The readings of the Third Sunday of Lent, Cycle A, form a triduum along with those of the Fourth and Fifth Sundays, emphasizing the baptismal themes of Water (the woman at the well), Light (the healing of the man born blind), and Life (the raising of Lazarus). These powerful readings remind those preparing for baptism, as well as all the baptized, what this baptismal life is all about.

The Gospel passage of Jesus’ offer of the waters of new life to the Samaritan woman, along with the other readings of today, point out three things.

1. Jesus offers his gift of life with no regard to the false barriers that society sets up between people. “Jews have nothing to do with Samaritans.” Moreover, the disciples “were surprised to find him talking with a woman.” Jesus breaks through these false barriers that society had set up.

2. This gift of life comes through the Death and Resurrection of Christ. The rock in the first reading represents Christ. As Paul relates to the Corinthians (see 1Cor.10:4), the tradition was that the rock continued to follow the Israelites on the journey, and that the rock was Christ. The rock was struck, just as Christ was struck and crucified, and water flowed from his side. The second reading also emphasizes his Passion, death, and resurrection as the source of this new life, “poured into our hearts” like the water poured out of the rock.

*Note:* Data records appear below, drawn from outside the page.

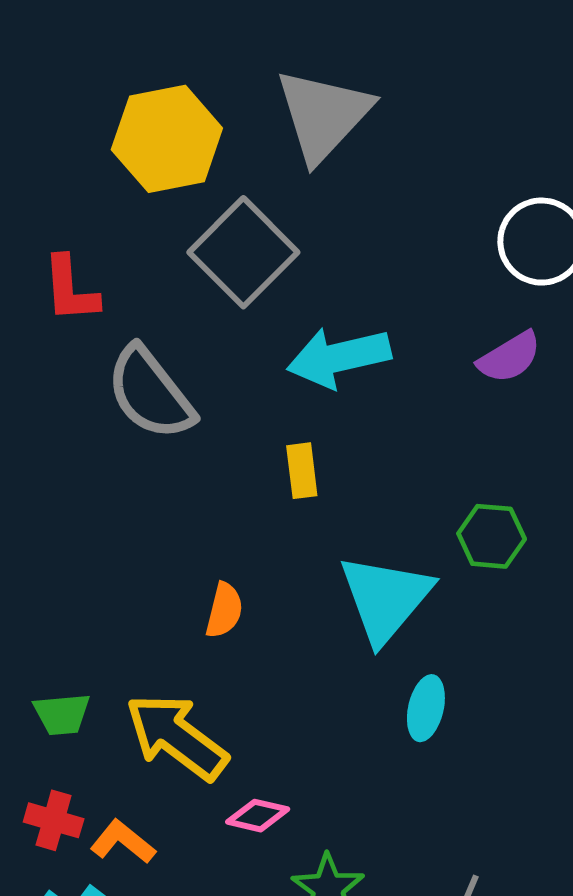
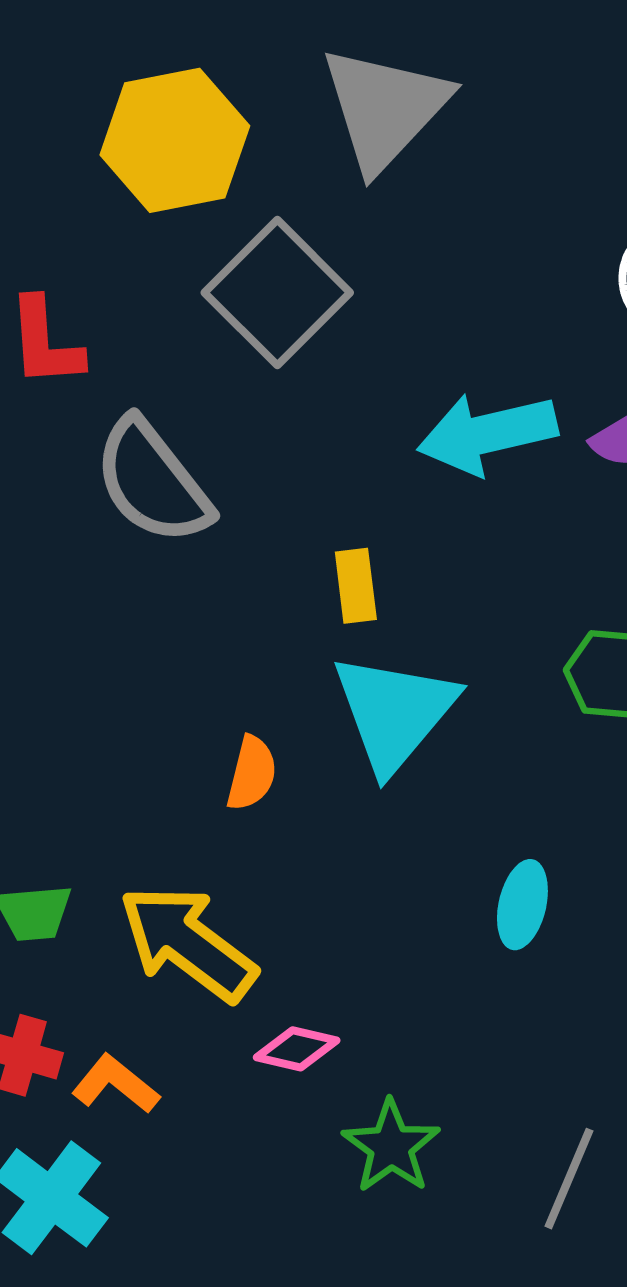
cyan arrow: (339, 357) -> (487, 434), moved
cyan triangle: (385, 598) -> (394, 712), moved

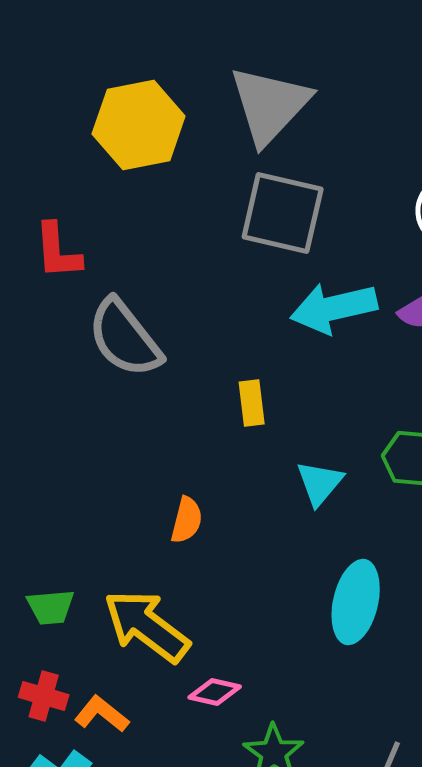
gray square: (277, 293) -> (283, 213), moved, turned -32
cyan triangle: (394, 712) -> (320, 483), moved, size x0.6
cyan ellipse: (522, 905) -> (356, 602), size x1.5

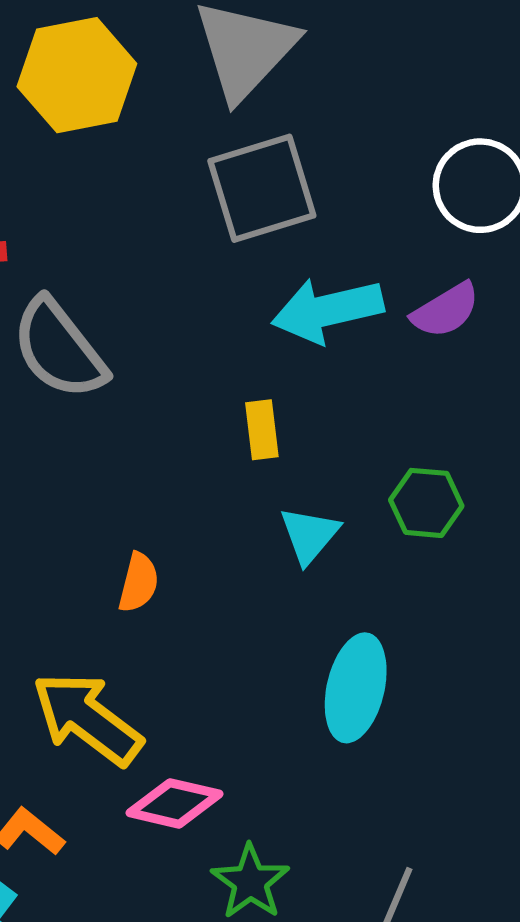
gray square: (283, 213) -> (262, 188), turned -30
yellow rectangle: (252, 403) -> (262, 430), moved
pink diamond: (215, 692) -> (175, 803), size x1.4

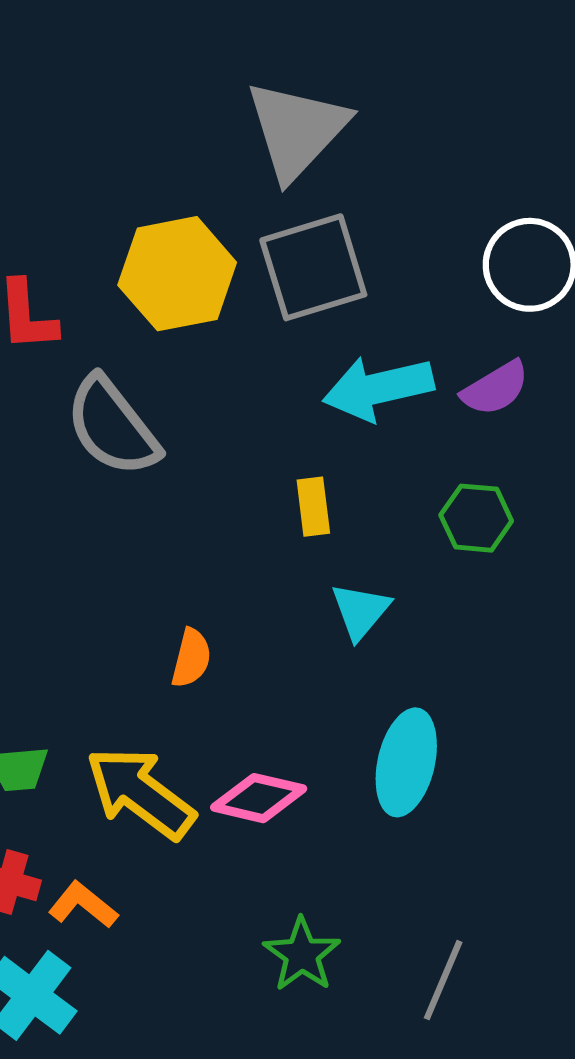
yellow hexagon: (77, 75) -> (177, 274), moved
green hexagon: (426, 503) -> (476, 518), moved
pink diamond: (175, 803) -> (259, 798), moved

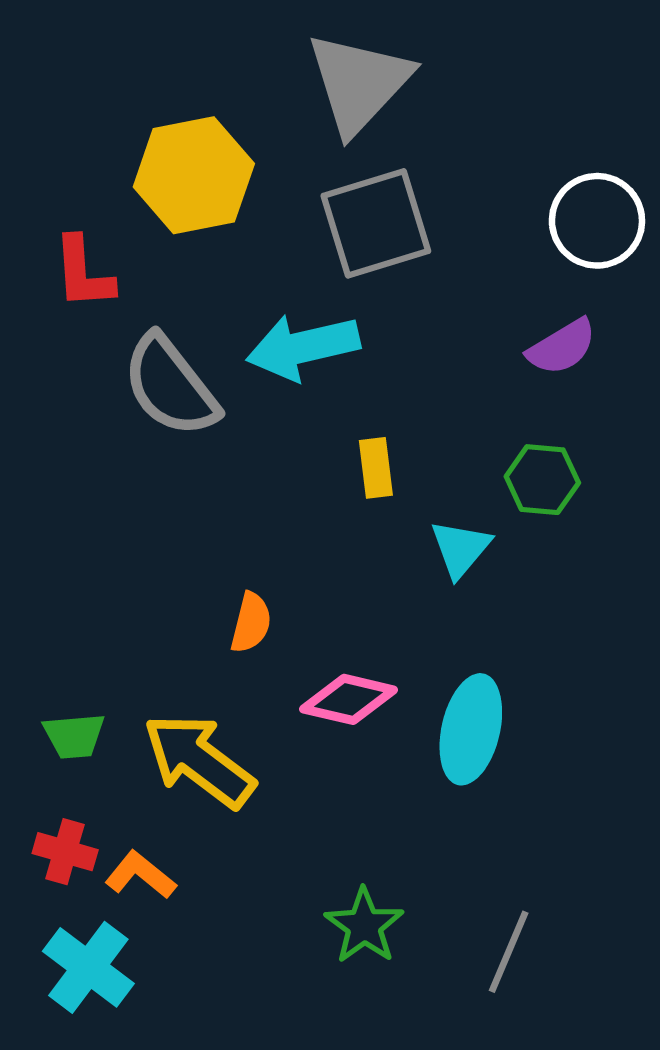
yellow hexagon: (177, 274) -> (194, 175), moved
cyan arrow: (378, 388) -> (303, 347), moved
cyan triangle: (360, 611) -> (460, 549), moved
pink diamond: (259, 798) -> (349, 699), moved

3. To accept the gift, repentance is required. The woman had to go find her husband first, repenting of her multiple unions.

All of this illumines our pro-life commitment, because the offer of eternal life necessarily presupposes the offer of natural life – again, without the kind of false boundaries society now sets up between born and unborn.

Moreover, since Christ gives life, to stand with Christ means to stand with life, and therefore to stand against whatever destroys it. One simply cannot be a “pro-choice Christian.”

Finally, accepting Christ necessarily means repentance, which is concrete and “historical” in our lives. It includes a specific rejection of abortion. Any form of participation in abortion or of support for abortion is incompatible with the acceptance of Christ and the life of the baptized.